Start of Records

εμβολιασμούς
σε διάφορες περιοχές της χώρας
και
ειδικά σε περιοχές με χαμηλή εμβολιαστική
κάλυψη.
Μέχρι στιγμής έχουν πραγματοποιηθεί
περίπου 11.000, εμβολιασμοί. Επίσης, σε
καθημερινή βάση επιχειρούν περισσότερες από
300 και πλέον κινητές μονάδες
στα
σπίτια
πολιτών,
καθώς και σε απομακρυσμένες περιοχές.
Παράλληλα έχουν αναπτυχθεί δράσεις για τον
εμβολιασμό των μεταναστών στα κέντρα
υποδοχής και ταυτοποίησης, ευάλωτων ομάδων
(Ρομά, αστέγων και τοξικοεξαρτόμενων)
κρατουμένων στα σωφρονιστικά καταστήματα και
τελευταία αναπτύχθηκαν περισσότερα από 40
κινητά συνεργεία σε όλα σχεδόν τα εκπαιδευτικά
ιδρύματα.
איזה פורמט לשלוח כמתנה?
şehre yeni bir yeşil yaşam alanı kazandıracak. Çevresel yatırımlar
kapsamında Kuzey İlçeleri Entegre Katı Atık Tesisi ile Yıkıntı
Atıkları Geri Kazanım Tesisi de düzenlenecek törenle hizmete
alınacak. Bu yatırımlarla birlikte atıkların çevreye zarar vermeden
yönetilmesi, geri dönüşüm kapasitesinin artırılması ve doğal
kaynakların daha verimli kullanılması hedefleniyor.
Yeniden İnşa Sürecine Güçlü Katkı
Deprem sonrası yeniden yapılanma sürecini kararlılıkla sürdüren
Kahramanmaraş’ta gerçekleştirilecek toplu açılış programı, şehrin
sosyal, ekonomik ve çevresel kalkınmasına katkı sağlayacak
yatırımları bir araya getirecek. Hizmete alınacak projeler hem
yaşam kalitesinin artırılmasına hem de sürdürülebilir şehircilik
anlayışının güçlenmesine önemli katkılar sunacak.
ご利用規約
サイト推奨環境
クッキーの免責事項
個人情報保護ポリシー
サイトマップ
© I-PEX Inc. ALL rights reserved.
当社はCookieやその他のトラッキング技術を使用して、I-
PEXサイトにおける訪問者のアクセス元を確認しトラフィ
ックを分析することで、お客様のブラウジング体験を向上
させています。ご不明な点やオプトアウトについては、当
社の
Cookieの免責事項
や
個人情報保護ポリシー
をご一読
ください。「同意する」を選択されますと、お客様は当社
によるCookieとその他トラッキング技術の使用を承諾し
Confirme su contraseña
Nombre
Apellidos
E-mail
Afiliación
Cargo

End of Records

Could you copy each line in the listing above that includes the word "έχουν"?

Μέχρι στιγμής έχουν πραγματοποιηθεί
Παράλληλα έχουν αναπτυχθεί δράσεις για τον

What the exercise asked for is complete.